Segment Start: Exercise material

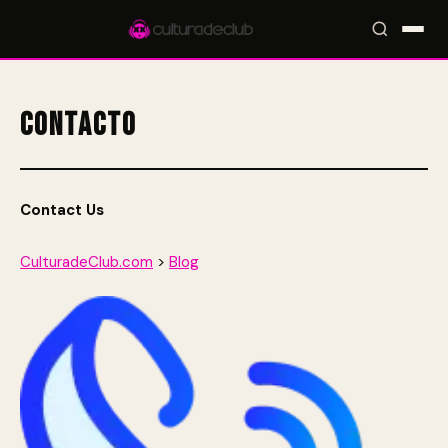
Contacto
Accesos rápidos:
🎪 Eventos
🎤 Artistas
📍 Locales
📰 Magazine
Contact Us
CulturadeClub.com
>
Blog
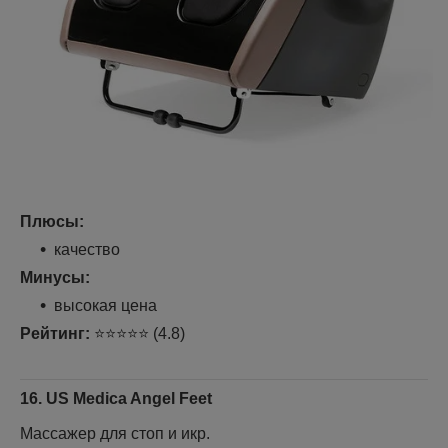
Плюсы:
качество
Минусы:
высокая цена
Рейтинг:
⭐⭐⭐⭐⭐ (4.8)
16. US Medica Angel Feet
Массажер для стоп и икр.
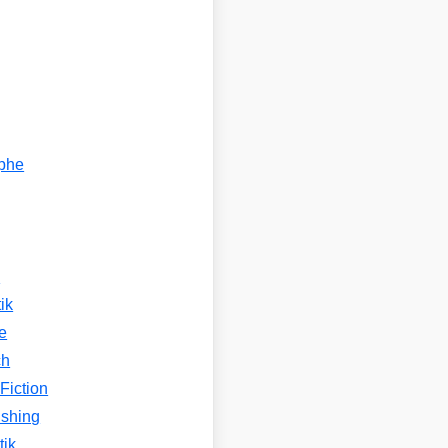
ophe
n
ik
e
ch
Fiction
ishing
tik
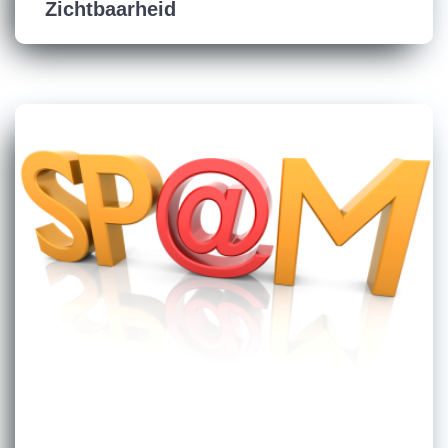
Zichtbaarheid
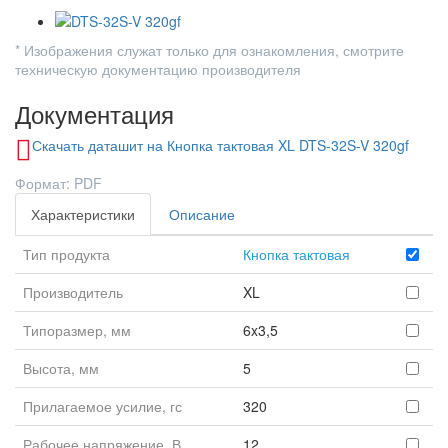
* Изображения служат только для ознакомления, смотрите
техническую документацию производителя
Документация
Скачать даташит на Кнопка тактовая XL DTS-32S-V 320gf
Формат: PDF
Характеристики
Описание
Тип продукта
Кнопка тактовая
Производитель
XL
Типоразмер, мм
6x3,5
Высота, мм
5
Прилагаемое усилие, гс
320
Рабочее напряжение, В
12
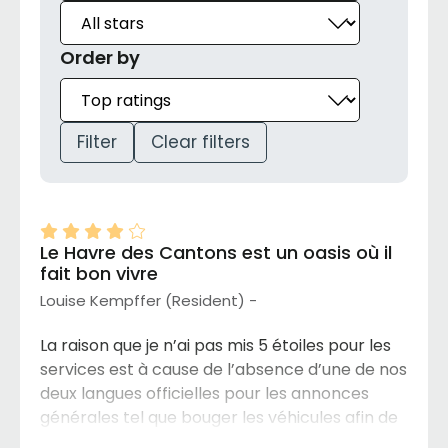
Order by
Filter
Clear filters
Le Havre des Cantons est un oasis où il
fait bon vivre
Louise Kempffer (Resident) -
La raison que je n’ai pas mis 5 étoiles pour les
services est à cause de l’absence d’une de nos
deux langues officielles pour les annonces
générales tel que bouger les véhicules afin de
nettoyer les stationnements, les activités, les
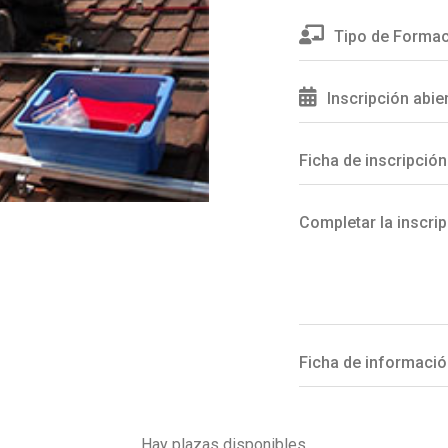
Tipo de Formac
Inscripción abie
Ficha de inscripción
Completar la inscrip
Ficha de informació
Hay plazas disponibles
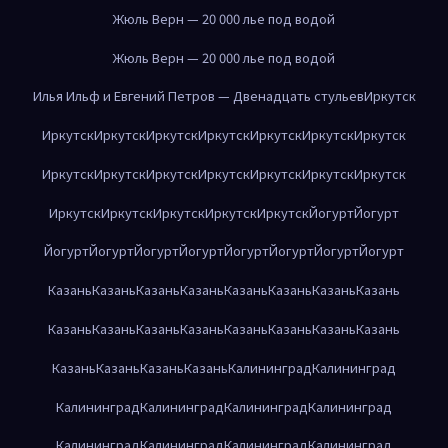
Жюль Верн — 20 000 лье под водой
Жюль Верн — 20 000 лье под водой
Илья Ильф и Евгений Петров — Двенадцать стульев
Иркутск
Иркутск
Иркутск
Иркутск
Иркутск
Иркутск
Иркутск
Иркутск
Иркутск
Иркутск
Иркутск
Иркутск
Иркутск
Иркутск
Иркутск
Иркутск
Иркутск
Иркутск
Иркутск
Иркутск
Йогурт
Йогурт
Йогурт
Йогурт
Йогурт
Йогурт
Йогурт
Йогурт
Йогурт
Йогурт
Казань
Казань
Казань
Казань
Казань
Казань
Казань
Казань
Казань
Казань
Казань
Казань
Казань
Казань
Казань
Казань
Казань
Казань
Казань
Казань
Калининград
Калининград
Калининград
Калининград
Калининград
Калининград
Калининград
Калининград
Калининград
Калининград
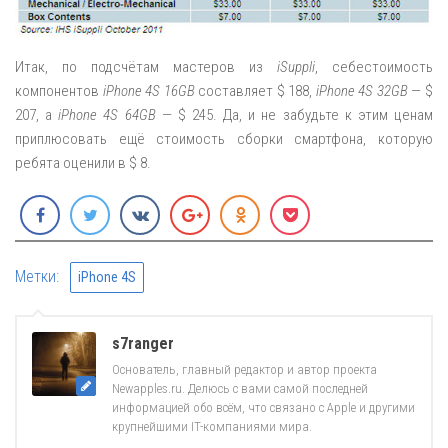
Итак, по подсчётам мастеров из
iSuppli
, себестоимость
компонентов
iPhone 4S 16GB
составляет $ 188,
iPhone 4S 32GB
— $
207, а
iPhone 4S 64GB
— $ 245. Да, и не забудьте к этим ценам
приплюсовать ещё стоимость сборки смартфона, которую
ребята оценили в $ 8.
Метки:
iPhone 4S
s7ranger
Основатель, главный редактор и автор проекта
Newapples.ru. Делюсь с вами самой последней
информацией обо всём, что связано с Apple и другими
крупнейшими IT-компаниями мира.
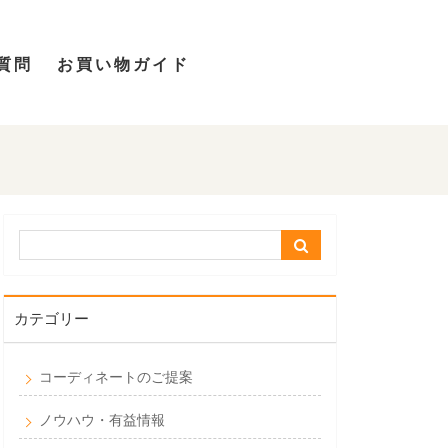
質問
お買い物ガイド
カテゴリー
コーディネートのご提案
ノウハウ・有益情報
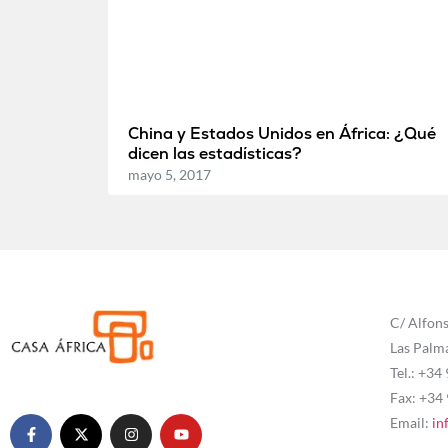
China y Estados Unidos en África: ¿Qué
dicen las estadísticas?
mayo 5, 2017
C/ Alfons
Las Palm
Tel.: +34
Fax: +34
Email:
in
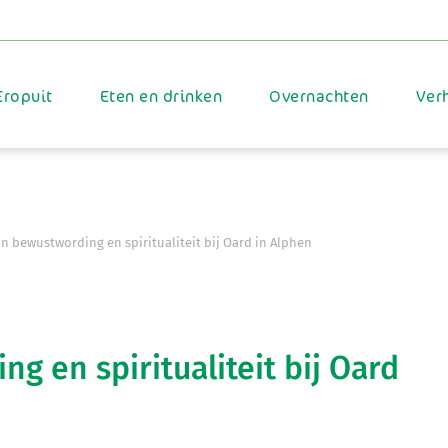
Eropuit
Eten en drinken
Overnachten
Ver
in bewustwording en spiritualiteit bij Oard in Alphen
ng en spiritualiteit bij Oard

Segment End: Exercise material

#### [The problem]
Exact repetition of each line above is expected; images are to be omitted.

#### [Answer space]
Contacto
Accesos rápidos:
🎪 Eventos
🎤 Artistas
📍 Locales
📰 Magazine
Contact Us
CulturadeClub.com
>
Blog
Плюсы:
качество
Минусы:
высокая цена
Рейтинг:
⭐⭐⭐⭐⭐ (4.8)
16. US Medica Angel Feet
Массажер для стоп и икр.
ophe
n
ik
e
ch
Fiction
ishing
tik
Zichtbaarheid
* Изображения служат только для ознакомления, смотрите
техническую документацию производителя
Документация
Скачать даташит на Кнопка тактовая XL DTS-32S-V 320gf
Формат: PDF
Характеристики
Описание
Тип продукта
Кнопка тактовая
Производитель
XL
Типоразмер, мм
6x3,5
Высота, мм
5
Прилагаемое усилие, гс
320
Рабочее напряжение, В
12
Order by
Filter
Clear filters
Le Havre des Cantons est un oasis où il
fait bon vivre
Louise Kempffer (Resident) -
La raison que je n’ai pas mis 5 étoiles pour les
services est à cause de l’absence d’une de nos
deux langues officielles pour les annonces
générales tel que bouger les véhicules afin de
nettoyer les stationnements, les activités, les
Tipo de Formac
Inscripción abie
Ficha de inscripción
Completar la inscrip
Ficha de informació
Hay plazas disponibles
Жюль Верн — 20 000 лье под водой
Жюль Верн — 20 000 лье под водой
Илья Ильф и Евгений Петров — Двенадцать стульев
Иркутск
Иркутск
Иркутск
Иркутск
Иркутск
Иркутск
Иркутск
Иркутск
Иркутск
Иркутск
Иркутск
Иркутск
Иркутск
Иркутск
Иркутск
Иркутск
Иркутск
Иркутск
Иркутск
Иркутск
Йогурт
Йогурт
Йогурт
Йогурт
Йогурт
Йогурт
Йогурт
Йогурт
Йогурт
Йогурт
Казань
Казань
Казань
Казань
Казань
Казань
Казань
Казань
Казань
Казань
Казань
Казань
Казань
Казань
Казань
Казань
Казань
Казань
Казань
Казань
Калининград
Калининград
Калининград
Калининград
Калининград
Калининград
Калининград
Калининград
Калининград
Калининград
Итак, по подсчётам мастеров из
iSuppli
, себестоимость
компонентов
iPhone 4S 16GB
составляет $ 188,
iPhone 4S 32GB
— $
207, а
iPhone 4S 64GB
— $ 245. Да, и не забудьте к этим ценам
приплюсовать ещё стоимость сборки смартфона, которую
ребята оценили в $ 8.
Метки:
iPhone 4S
s7ranger
Основатель, главный редактор и автор проекта
Newapples.ru. Делюсь с вами самой последней
информацией обо всём, что связано с Apple и другими
крупнейшими IT-компаниями мира.
質問
お買い物ガイド
カテゴリー
コーディネートのご提案
ノウハウ・有益情報
China y Estados Unidos en África: ¿Qué
dicen las estadísticas?
mayo 5, 2017
C/ Alfons
Las Palm
Tel.: +34
Fax: +34
Email:
in
Eropuit
Eten en drinken
Overnachten
Ver
in bewustwording en spiritualiteit bij Oard in Alphen
ng en spiritualiteit bij Oard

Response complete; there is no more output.